简体   繁体   English

如何使用 Scala Spark 快速处理数百万个小型 JSON 文件?

[英]How to process millions of small JSON files quickly using Scala Spark?

I have to process millions of JSON files from Azure Blob Storage, each representing one row, and need to load them into Azure SQL DB with some minimal transformation in between.我必须处理来自 Azure Blob 存储的数百万个 JSON 文件,每个文件代表一行,并且需要将它们加载到 Azure SQL DB 中,并在两者之间进行一些最小的转换。 These files come in at random times but follow the same schema.这些文件随机出现,但遵循相同的模式。

My first solution basically just created a DataFrame for each file and pushed it into SQL.我的第一个解决方案基本上只是为每个文件创建了一个 DataFrame 并将其推送到 SQL 中。 This worked when we were receiving hundreds of files but now that we are received millions of files it is not scaling, taking over a day to process.这在我们接收数百个文件时有效,但现在我们收到了数百万个文件,它没有扩展,需要一天的时间来处理。

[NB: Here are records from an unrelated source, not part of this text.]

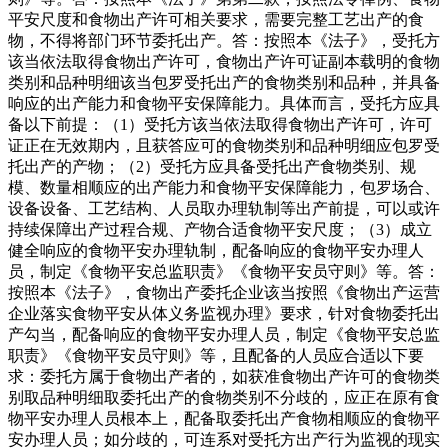
平安尺度和食物出产许可相关要求，需要完整工艺出产的食
物，不得将部门环节委托出产。答：按照本《法子》，受托方
该当依法取得食物出产许可，食物出产许可证副本载明的食物
类别和品种明细该当包罗受托出产的食物类别和品种，并具备
响应的出产能力和食物平安保障能力。具体而言，受托方应具
备以下前提：（1）受托方该当依法取得食物出产许可，许可
证正在无效期内，且获答应可的食物类别和品种明细应包罗受
托出产的产物；（2）受托方应具备受托出产食物类别、规
模、数量相顺应的出产能力和食物平安保障能力，包罗场合、
设备设备、工艺结构、人员取办理轨制等出产前提，可以或许
持续保障出产过程合规、产物合适食物平安尺度；（3）成立
健全响应的食物平安办理轨制，配备响应的食物平安办理人
员，制定《食物平安总监职责》《食物平安员守则》等。答：
按照本《法子》，食物出产委托企业该当按照《食物出产运营
企业落实食物平安从体义务监视办理》要求，针对食物委托出
产勾当，配备响应的食物平安办理人员，制定《食物平安总监
职责》《食物平安员守则》等，且配备的人员应合适以下要
求：委托方属于食物出产者的，如获准食物出产许可的食物类
别取品种明细取委托出产的食物类别不分歧的，应正在原有食
物平安办理人员根本上，配备取委托出产食物相顺应的食物平
安办理人员；如分歧的，可连系对受托方出产行为监视的现实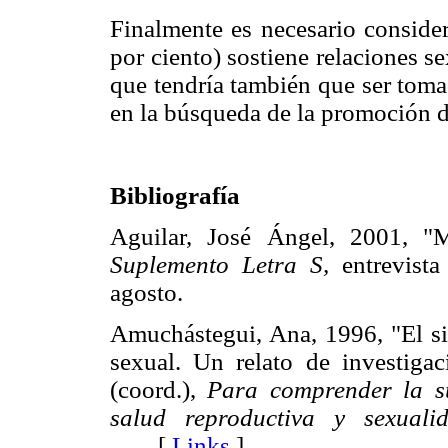
Finalmente es necesario consider
por ciento) sostiene relaciones s
que tendría también que ser tom
en la búsqueda de la promoción d
Bibliografía
Aguilar, José Ángel, 2001, "
Suplemento Letra S,
entrevista
agosto.
Amuchástegui, Ana, 1996, "El sig
sexual. Un relato de investiga
(coord.),
Para
comprender la su
salud reproductiva y sexualid
[
Links
]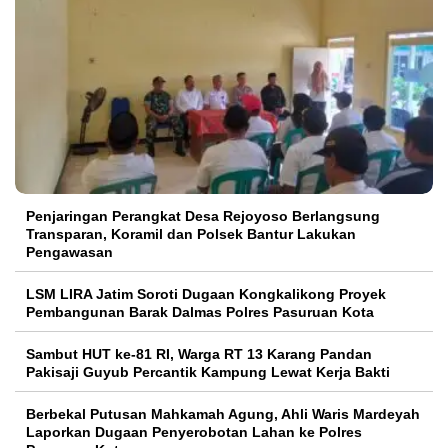
Penjaringan Perangkat Desa Rejoyoso Berlangsung
Transparan, Koramil dan Polsek Bantur Lakukan
Pengawasan
LSM LIRA Jatim Soroti Dugaan Kongkalikong Proyek
Pembangunan Barak Dalmas Polres Pasuruan Kota
Sambut HUT ke-81 RI, Warga RT 13 Karang Pandan
Pakisaji Guyub Percantik Kampung Lewat Kerja Bakti
Berbekal Putusan Mahkamah Agung, Ahli Waris Mardeyah
Laporkan Dugaan Penyerobotan Lahan ke Polres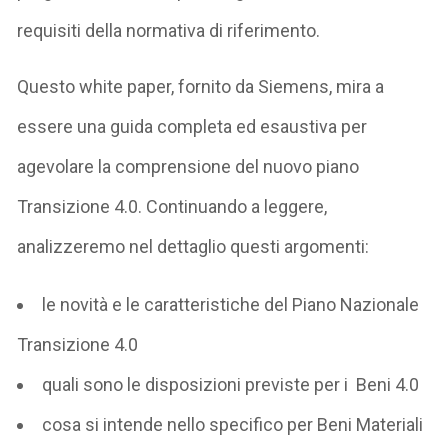
requisiti della normativa di riferimento.
Questo white paper, fornito da Siemens, mira a
essere una guida completa ed esaustiva per
agevolare la comprensione del nuovo piano
Transizione 4.0. Continuando a leggere,
analizzeremo nel dettaglio questi argomenti:
le novità e le caratteristiche del Piano Nazionale
Transizione 4.0
quali sono le disposizioni previste per i Beni 4.0
cosa si intende nello specifico per Beni Materiali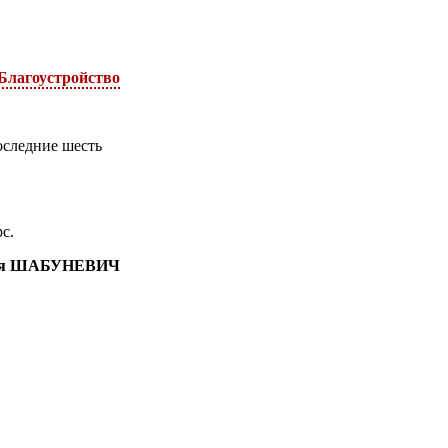
Благоустройство
оследние шесть
с.
ия ШАБУНЕВИЧ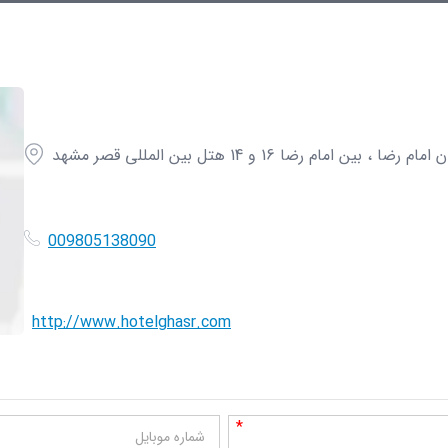
، بین امام رضا 16 و 14 هتل بین المللی قصر مشهد
009805138090
http://www.hotelghasr.com
*
شماره موبایل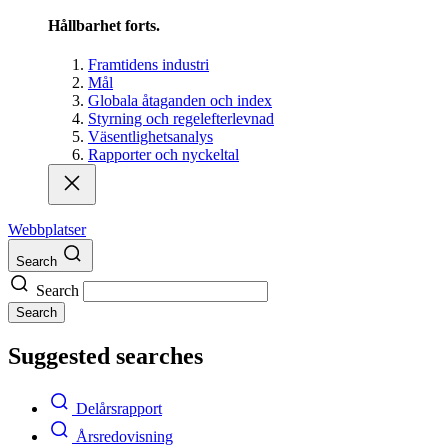
Hållbarhet forts.
Framtidens industri
Mål
Globala åtaganden och index
Styrning och regelefterlevnad
Väsentlighetsanalys
Rapporter och nyckeltal
Webbplatser
Search
Search
Search
Suggested searches
Delårsrapport
Årsredovisning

We also tried processing the files in Scala without Spark (see code below) but this is also too slow;我们还尝试在没有 Spark 的情况下在 Scala 中处理文件(见下面的代码),但这也太慢了; 500 files processed in 8 minutes. 8 分钟内处理 500 个文件。

var sql_statement = ""
allFiles.par.map(file_name => {
      //processing
      val json = scala.io.Source.fromFile(file_name).mkString
      val mapData1 = mapper.readValue(json, classOf[Map[String, Any]])
      val account=  mapData1("Contact").asInstanceOf[Map[String, Any]]
      val common = account.keys.toList.intersect(srcDestMap .keys.toList)
      val trMap=common.map(rec=>Map(srcDestMap(rec)->account(rec))).flatten.toMap
      val vals=trMap.keys.toList.sorted.map(trMap(_).toString.replace("'", "''")).map("'"+_+"'")
      //end processing

      val cols="insert into dbo.Contact_VS(" + trMap.keys.toList.sorted.mkString(",") + ")" + " values (" + vals.mkString(",") + ")"
      sql_statement = sql_statement + cols
    })
      val updated=statement.executeUpdate(sql_statement)
      connection.close()

If anyone knows how to optimize this code, or any out-of-the-box thinking we could use to preprocess our JSON it would be greatly appreciated!如果有人知道如何优化这段代码,或者任何我们可以用来预处理我们的 JSON 的开箱即用的想法,我们将不胜感激! The JSON is nested so it's a little more involved to merge everything into one large JSON to be read into Spark but we may have to go that way if no one has any better ideas. JSON 是嵌套的,因此将所有内容合并到一个大的 JSON 以读取到 Spark 中需要更多的工作,但如果没有人有更好的想法,我们可能不得不这样做。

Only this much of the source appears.